Read the whole post.

How Richard Dawkins’ (ir-)religion hinders scientific progress

See Jonathan Wells on his book, The Myth of Junk DNA – yes, it is a Darwinist myth and he nails it as such.  As I read the article I thought of how bias can get in the way of scientific discoveries.

The conventional wisdom is that religion and science are at odds or are at least “non-overlapping magesteria.”  Philosophical naturalists like to posit that religion impedes scientific progress.  That is a false dilemma, of course, because the notion that God is orderly and that we can think his thoughts after him drove early science and is still logical.

But look what happens when atheistic assumptions get in the way of science:

“The amount of DNA in organisms,” neo-Darwinist Richard Dawkins wrote in 1976, “is more than is strictly necessary for building them: A large fraction of the DNA is never translated into protein. From the point of view of the individual organism this seems paradoxical. If the ‘purpose’ of DNA is to supervise the building of bodies, it is surprising to find a large quantity of DNA which does no such thing. Biologists are racking their brains trying to think what useful task this apparently surplus DNA is doing. But from the point of view of the selfish genes themselves, there is no paradox. The true ‘purpose’ of DNA is to survive, no more and no less. The simplest way to explain the surplus DNA is to suppose that it is a parasite, or at best a harmless but useless passenger, hitching a ride in the survival machines created by the other DNA.” (The Selfish Gene, p. 47)

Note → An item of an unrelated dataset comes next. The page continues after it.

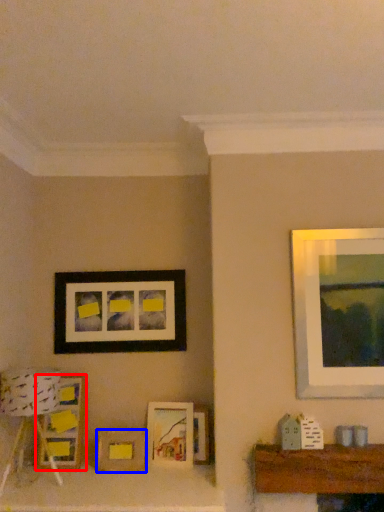 Question: Which object appears closest to the camera in this image, picture frame (highlighted by a red box) or picture frame (highlighted by a blue box)?

Choices:
 (A) picture frame
 (B) picture frame

Answer: (B)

Dawkins’ worldview caused him and many others to “know” that this must have been “junk” DNA. Who knows how many important scientific advancements were delayed because of bias like this? Christians know that there are natural and supernatural forces in the world, and that the composition of the universe screams out design. Even Dawkins concedes that it appears to be designed.

More from the link:

Collins also wrote that intelligent design is a “God of the gaps” position that is doomed to collapse with further advances in science (p. 193). But Collins has it exactly backwards: He and other promoters of the myth of junk DNA have put their faith in a “Darwin of the gaps” argument that must now retreat in the face of new advances in genome research.

Truly open-minded scientists wouldn’t assume that the “junk” DNA was evolutionary baggage.  They would have considered that perhaps it had another function put there by an intelligent designer.

Scientific progress can be negatively impacted by bad philosophy — just not always the kind people assume.  How many other discoveries are hindered by the false Darwinian worldview?

P.S. This topic always reminds me of a funny bit in an episode of The Simpsons where Lisa finds a phony fossil of what appears to be an angel.  The episode cleverly skewered both sides of the debate – though mostly against Christians. (Sadly, this is one of the last episodes Phil Hartman did before he was killed. He played the attorney Lionel Hutz).  I loved this line from the judge presiding over the trial:

As for science versus religion, I’m issuing a restraining order: Religion must stay 500 yards from science at all times.

If only the (ir-)religious bias of Dawkins et al had a restraining order against it!